Он гладит ее по волосам цвета сена, нежным движением пальцев проводит вокруг «голубых пуговиц». Аннабель говорит по-английски. Она говорит, а он слушает, как будто бы понимает ее.
«У меня был муж там, в Шотландии. Умер у меня на руках. Поэтому я приехала в Сербию в начале 1915 года. Я была очень одинока. Хотела помочь. Заразилась сыпным тифом, выздоровела, и, к моему удивлению, болезнь не оставила никаких следов на моей коже. Я полюбила вас, сербов, хотя — Бог свидетель — видела очень многие ваши плохие стороны. Насколько вы были храбрыми в 1914 году и насколько трусливыми в следующем. Слабость, болезни, потеря веры в себя — все что угодно, осенью 1915 года вы были так напуганы, так ничтожны, когда началось решительное наступление. А вместе с ним начались дожди… Когда я вместе с Нэнси Харден отправилась из Крагуеваца на юг, шел дождь. Когда мы с растрепанными волосами, как Гекуба с дочерями, появились в Косовской Митровице, шел дождь. Когда мы проходили по размытым дорогам, за нами бежали покрытые шерстью свиньи; рядом двигались колонны беженцев, смотревших не вперед, а назад — туда, где осталась отчизна. А где-то между беженцами ревели автомобили. Какие это были роскошные автомобили… В них вертопрахи-майоры и полковники погрузили все: и жен, и детей, и любовниц, и фамильные ценности, и нелепую домашнюю утварь — турецкие кальяны и иконы, настенные часы с разбитыми стеклами и семейные портреты из прежних, более счастливых времен… Теперь я здесь, и в этой греческой ночи мне отчаянно нужен мужчина, я умру, если не прикоснусь к мужской коже. Но ведь я англичанка и мне стыдно показывать свои чувства. К тому же, мне страшно. Столько мужчин умерло у меня на руках! Первым был мой муж, а за ним все эти несчастные… Мне кажется, что каждый, кто прикоснется ко мне, умрет. Ты надеешься стать исключением?»
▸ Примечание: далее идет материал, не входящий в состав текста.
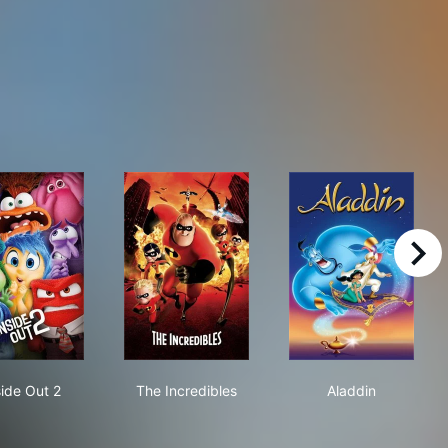
right
Inside Out 2
The Incredibles
Aladdin
side Out 2
The Incredibles
Aladdin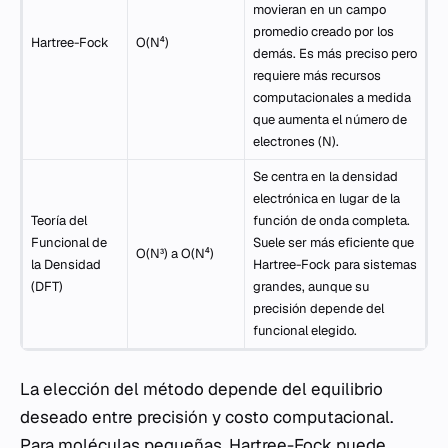
movieran en un campo
promedio creado por los
Hartree-Fock
O(N⁴)
demás. Es más preciso pero
requiere más recursos
computacionales a medida
que aumenta el número de
electrones (N).
Se centra en la densidad
electrónica en lugar de la
Teoría del
función de onda completa.
Funcional de
Suele ser más eficiente que
O(N³) a O(N⁴)
la Densidad
Hartree-Fock para sistemas
(DFT)
grandes, aunque su
precisión depende del
funcional elegido.
La elección del método depende del equilibrio
deseado entre precisión y costo computacional.
Para moléculas pequeñas, Hartree-Fock puede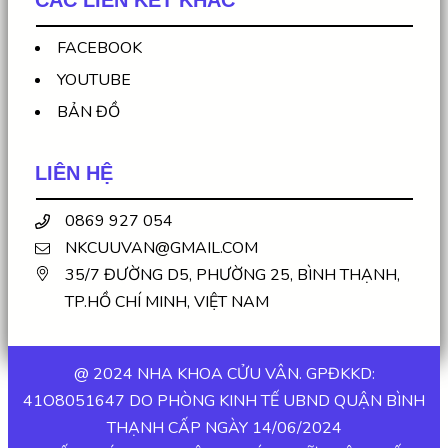
FACEBOOK
YOUTUBE
BẢN ĐỒ
LIÊN HỆ
0869 927 054
NKCUUVAN@GMAIL.COM
35/7 ĐƯỜNG D5, PHƯỜNG 25, BÌNH THẠNH,
TP.HỒ CHÍ MINH, VIỆT NAM
@ 2024 NHA KHOA CỬU VÂN. GPĐKKD:
41O8051647 DO PHÒNG KINH TẾ UBND QUẬN BÌNH
THẠNH CẤP NGÀY 14/06/2024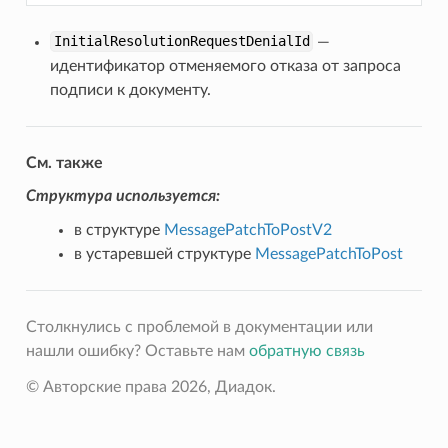
InitialResolutionRequestDenialId
—
идентификатор отменяемого отказа от запроса
подписи к документу.
См. также
Структура используется:
в структуре
MessagePatchToPostV2
в устаревшей структуре
MessagePatchToPost
Столкнулись с проблемой в документации или
нашли ошибку? Оставьте нам
обратную связь
© Авторские права 2026, Диадок.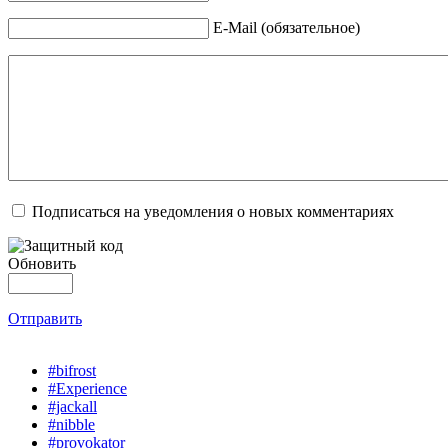
E-Mail (обязательное)
Подписаться на уведомления о новых комментариях
Обновить
Отправить
#bifrost
#Experience
#jackall
#nibble
#provokator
Теперь все было сказано. Или не было сказано ничего. Теперь все подразумевалось, хотя по-прежнему оставалось непонятным. Она молчит. Он снова ласкает ее. Пропускает ее пушистые волосы сквозь свои огрубевшие солдатские пальцы. Он прикасается к ней медленно, медленно, как ветер срывает с дерева последний осенний лист. Она закрывает глаза: медленно, медленно, как в далеком космосе гаснет безымянная звездочка. О том, что случилось дальше, знает ночь. О любви майора Радойицы Татича и британской медсестры Аннабель Уолден сообщили друг другу звезды в черном небе над Салониками. Для городских улиц эта любовь все-таки осталась тайной. Ничего не узнал о ней и коридор третьего этажа. И дом № 24 ничего не заподозрил. Улица Эрму поклялась, что в эту ночь на ней не произошло ничего постыдного. Салоники заключили союз с горами, чтобы укрыть эту незаконную любовь. Только фронт, который завтра будет затоплен дождем артиллерийских снарядов, не имел ни чувства юмора, ни сострадания.
Утром 13 сентября майору пришлось вернуться на позиции, и он больше никогда не увидел свою Аннабель Уолден. А возможно, так и должно было случиться, потому что ее короткие светлые волосы, округлое лицо островитянки и большие голубые глаза поселились в самом укромном уголке его памяти, чтобы никогда не выбраться оттуда и не выдать себя никому.
Уже вечером того самого дня он снова стал воином. Присоединился к своей части на склонах горы Флока. Ел мало, много курил, как грек, вставляя плохие сигареты в мундштук. Ночь не годилась для сна, день тоже не принес спокойствия. Зловещая тишина пробралась под каски и мундиры солдат, и некоторые уже начали говорить о том, что вся армия под Салониками проклята. Но вскоре тишину разорвал рев множества артиллерийских орудий. В пять часов утра 14 сентября регент Александр вышел из своего деревянного домика на Елаке. Вокруг повсюду лежал туман, но, по мере приближения дня, в районе Доброго Села он начал рассеиваться. В восемь утра был отдан приказ, чтобы с сербских позиций открыли огонь все две тысячи орудий. Два дня продолжался свист осколков, грохот пушек и писк перелетных птиц, а потом поднялась в атаку пехота.